In the first nine months of the current financial year, Sh12.8 billion went towards travel while Sh4.5 billion was set aside for hospitality, according to the report.

It notes that the national government received Sh1.8 trillion from the exchequer to fund its ministries, departments, agencies as well as the county governments, an increase of Sh700 billion from the 2018-2019 financial year which stood at Sh1.7 trillion.

“The Exchequer issues comprised Sh.242.2 billion for development programmes, Sh1.3 trillion for recurrent activities (Sh.723.8 billion to government Ministries, Departments and Agencies (MDAs) recurrent programmes and Sh579.4 billion towards Consolidated Fund Services), and Sh207.3 billion to County Governments as shareable revenue from the National Government,” the report states.

Out of the Sh1.8 trillion, the national government allocated Sh775.6 billion to it’s various ministries, departments and agencies and Sh518.3 billion to Consolidated Fund Services.

Development expenditure was on the other hand allocated Sh463.6 billion, according to the report. 

Out of the development budget, Sh255 billion went to the semi autonomous government agencies while another Sh65.2 billion went towards construction and civil works.
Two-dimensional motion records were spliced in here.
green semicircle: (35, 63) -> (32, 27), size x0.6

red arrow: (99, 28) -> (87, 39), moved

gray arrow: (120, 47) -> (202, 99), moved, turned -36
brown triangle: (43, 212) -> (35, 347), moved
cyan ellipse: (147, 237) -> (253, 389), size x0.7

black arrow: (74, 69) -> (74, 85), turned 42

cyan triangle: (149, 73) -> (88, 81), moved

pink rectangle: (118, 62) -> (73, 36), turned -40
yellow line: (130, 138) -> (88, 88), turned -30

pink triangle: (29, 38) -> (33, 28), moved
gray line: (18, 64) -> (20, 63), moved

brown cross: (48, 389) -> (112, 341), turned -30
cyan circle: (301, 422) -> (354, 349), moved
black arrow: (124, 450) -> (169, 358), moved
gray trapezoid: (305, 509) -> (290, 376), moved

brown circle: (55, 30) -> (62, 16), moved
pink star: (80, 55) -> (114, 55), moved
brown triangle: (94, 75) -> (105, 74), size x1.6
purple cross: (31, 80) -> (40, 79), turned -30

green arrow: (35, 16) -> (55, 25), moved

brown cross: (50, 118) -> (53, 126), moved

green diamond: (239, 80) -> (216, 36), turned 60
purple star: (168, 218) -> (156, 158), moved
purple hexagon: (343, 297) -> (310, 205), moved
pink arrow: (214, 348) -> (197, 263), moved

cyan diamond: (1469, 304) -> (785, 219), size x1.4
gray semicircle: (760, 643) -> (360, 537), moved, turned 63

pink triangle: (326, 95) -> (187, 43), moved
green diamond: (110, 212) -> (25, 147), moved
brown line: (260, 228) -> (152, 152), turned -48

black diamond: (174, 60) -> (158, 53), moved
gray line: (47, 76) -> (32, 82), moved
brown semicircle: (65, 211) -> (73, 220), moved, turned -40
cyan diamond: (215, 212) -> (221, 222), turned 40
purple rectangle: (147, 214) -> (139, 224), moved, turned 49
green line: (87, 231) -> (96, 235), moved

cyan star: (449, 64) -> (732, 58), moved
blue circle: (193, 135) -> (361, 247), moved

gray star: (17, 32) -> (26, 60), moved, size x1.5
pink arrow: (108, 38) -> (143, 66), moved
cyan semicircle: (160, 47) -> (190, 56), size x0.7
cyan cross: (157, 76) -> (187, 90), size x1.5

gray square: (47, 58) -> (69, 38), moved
Another Sh44.5 billion went towards refurbishing of buildings and infrastructure, states the report.

The report, however,  reports that during the period under review, development expenditure registered some growth while recurrent expenditure declined compared to the same period in the previous financial year, an indication that the government was determined to break the cycle and allocate more resources to development activities.

“However, development expenditure recorded growth in absolute amounts (Kshs.463.6 billion), compared to Kshs.395.3 billion recorded in a similar period financial year 2019/20 signifying the government’s efforts to focus on development activities,” observes the CoB.

The report, however,  points out several factors that hampered the effective implementation of the budget during the first nine months of the financial year.

It noted delays by some MDAs to submit quarterly financial reports to the CoB and the adverse effects visited upon the economy following the outbreak of the Coronavirus disease in March this year.

Government ministries also failed to report on programme and project achievements to the CoB, the report adds. 

The CoB directed government accounting officers to ensure expenditure reports are submitted not later than 15 days after the end of each quarter of the financial year to eliminate such delays going forward. “Regarding the economic effects occasioned by the Covid-19 disease, there is need for development of a framework for continuous monitoring of the economy by the respective institutions and to address emerging issues by government,” the CoB advises.

The CoB further advises government accounting officers to ensure that the reports submitted contain sufficient information on achievements of programmes and projects as outlined in the Programme Based Budget framework.

The CoB notes that the Covid-19 pandemic while being primarily a health crisis with far reaching economic ramifications, the responses instituted to control its spread have disrupted millions of livelihoods with disproportionate impact on poor households and small and informal businesses. 

Nyakang’o warns that the pace of this disruption is likely to accelerate in the months ahead.

“Given the disruptions occasioned by the decisive actions taken by government to contain spread of the Covid-19 disease, it is clear that the measures will impact on all sectors of the economy,” she states.